§ WORK TASK: Return, verbatim and in full, the records that follow, but not their pictures.

■ ■ ■ ■ ■ ■ ■

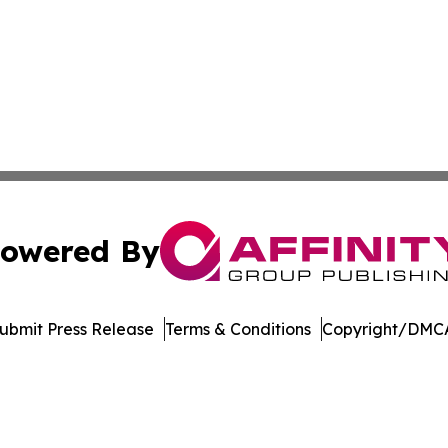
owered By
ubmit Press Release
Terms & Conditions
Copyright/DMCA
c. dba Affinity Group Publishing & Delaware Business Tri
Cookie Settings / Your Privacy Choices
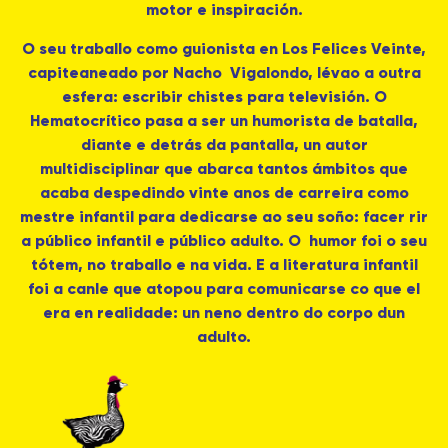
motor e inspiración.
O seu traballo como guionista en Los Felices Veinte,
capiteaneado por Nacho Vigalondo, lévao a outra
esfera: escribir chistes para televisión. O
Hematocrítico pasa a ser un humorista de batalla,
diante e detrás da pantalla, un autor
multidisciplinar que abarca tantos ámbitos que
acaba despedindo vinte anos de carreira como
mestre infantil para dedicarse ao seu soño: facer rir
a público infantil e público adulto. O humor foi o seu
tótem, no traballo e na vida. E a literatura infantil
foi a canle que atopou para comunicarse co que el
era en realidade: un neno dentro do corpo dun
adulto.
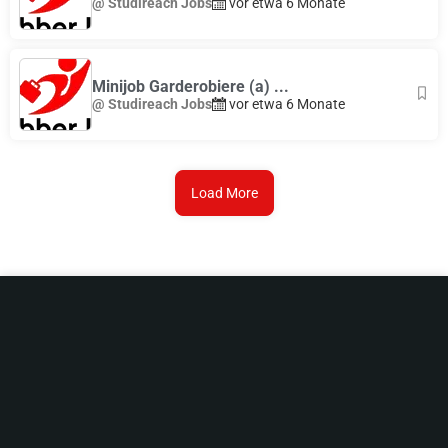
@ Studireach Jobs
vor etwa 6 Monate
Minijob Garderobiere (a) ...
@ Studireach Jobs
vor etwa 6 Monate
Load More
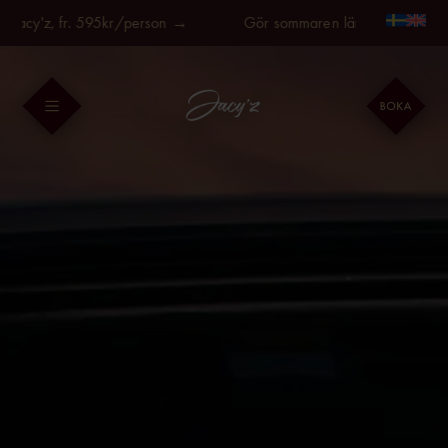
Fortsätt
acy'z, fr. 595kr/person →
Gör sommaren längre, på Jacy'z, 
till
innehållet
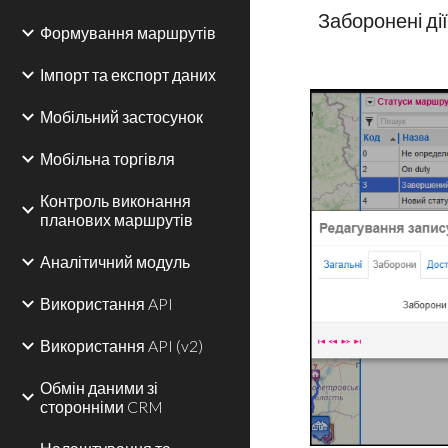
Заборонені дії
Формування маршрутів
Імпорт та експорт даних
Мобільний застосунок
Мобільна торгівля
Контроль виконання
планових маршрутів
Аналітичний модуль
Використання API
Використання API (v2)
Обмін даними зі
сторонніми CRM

■ ■ ■ ■ ■ ■ ■

§ FINISHED EXERCISE:
owered By
ubmit Press Release
Terms & Conditions
Copyright/DMCA
c. dba Affinity Group Publishing & Delaware Business Tri
Cookie Settings / Your Privacy Choices
motor e inspiración.
O seu traballo como guionista en Los Felices Veinte,
capiteaneado por Nacho Vigalondo, lévao a outra
esfera: escribir chistes para televisión. O
Hematocrítico pasa a ser un humorista de batalla,
diante e detrás da pantalla, un autor
multidisciplinar que abarca tantos ámbitos que
acaba despedindo vinte anos de carreira como
mestre infantil para dedicarse ao seu soño: facer rir
a público infantil e público adulto. O humor foi o seu
tótem, no traballo e na vida. E a literatura infantil
foi a canle que atopou para comunicarse co que el
era en realidade: un neno dentro do corpo dun
adulto.
@ Studireach Jobs
vor etwa 6 Monate
Minijob Garderobiere (a) ...
@ Studireach Jobs
vor etwa 6 Monate
Load More
Fortsätt
acy'z, fr. 595kr/person →
Gör sommaren längre, på Jacy'z, 
till
innehållet
Заборонені дії
Формування маршрутів
Імпорт та експорт даних
Мобільний застосунок
Мобільна торгівля
Контроль виконання
планових маршрутів
Аналітичний модуль
Використання API
Використання API (v2)
Обмін даними зі
сторонніми CRM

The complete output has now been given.